[PROVIDED DATA]

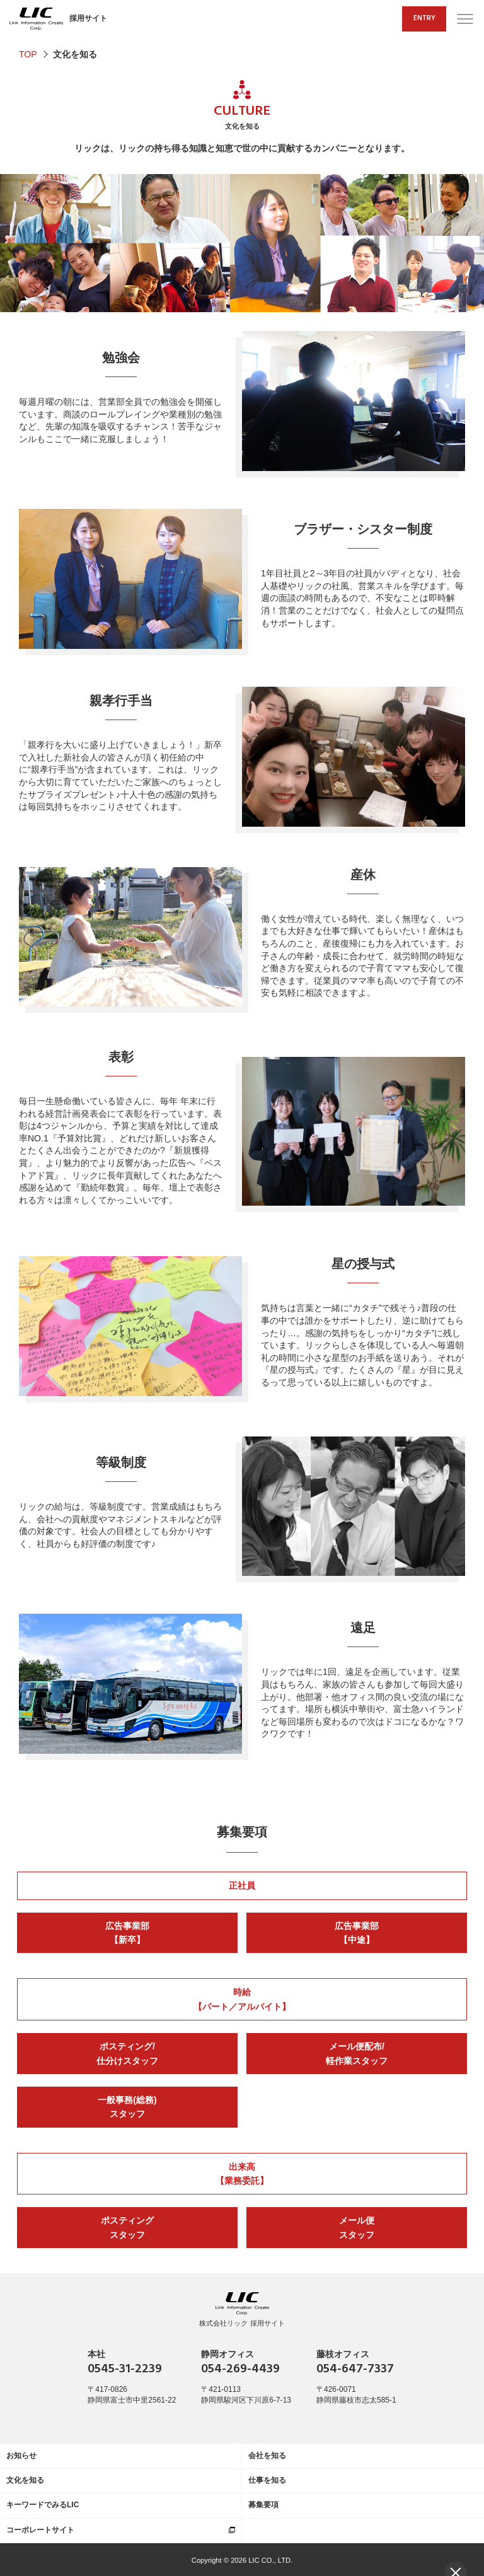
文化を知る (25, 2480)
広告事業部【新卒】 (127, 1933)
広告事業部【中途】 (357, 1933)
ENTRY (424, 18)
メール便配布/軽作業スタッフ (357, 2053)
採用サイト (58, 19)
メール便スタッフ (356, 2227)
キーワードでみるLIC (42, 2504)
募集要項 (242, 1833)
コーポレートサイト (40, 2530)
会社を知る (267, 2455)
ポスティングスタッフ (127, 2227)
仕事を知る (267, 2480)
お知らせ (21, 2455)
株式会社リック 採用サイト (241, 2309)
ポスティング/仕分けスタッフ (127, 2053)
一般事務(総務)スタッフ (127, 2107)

[/PROVIDED DATA]

--- EXERCISE BRIEF ---
Print the material above once more, exactly. No pictures belong in it.

--- WRITTEN SOLUTION ---
文化を知る (25, 2480)
広告事業部【新卒】 (127, 1933)
広告事業部【中途】 (357, 1933)
ENTRY (424, 18)
メール便配布/軽作業スタッフ (357, 2053)
採用サイト (58, 19)
メール便スタッフ (356, 2227)
キーワードでみるLIC (42, 2504)
募集要項 (242, 1833)
コーポレートサイト (40, 2530)
会社を知る (267, 2455)
ポスティングスタッフ (127, 2227)
仕事を知る (267, 2480)
お知らせ (21, 2455)
株式会社リック 採用サイト (241, 2309)
ポスティング/仕分けスタッフ (127, 2053)
一般事務(総務)スタッフ (127, 2107)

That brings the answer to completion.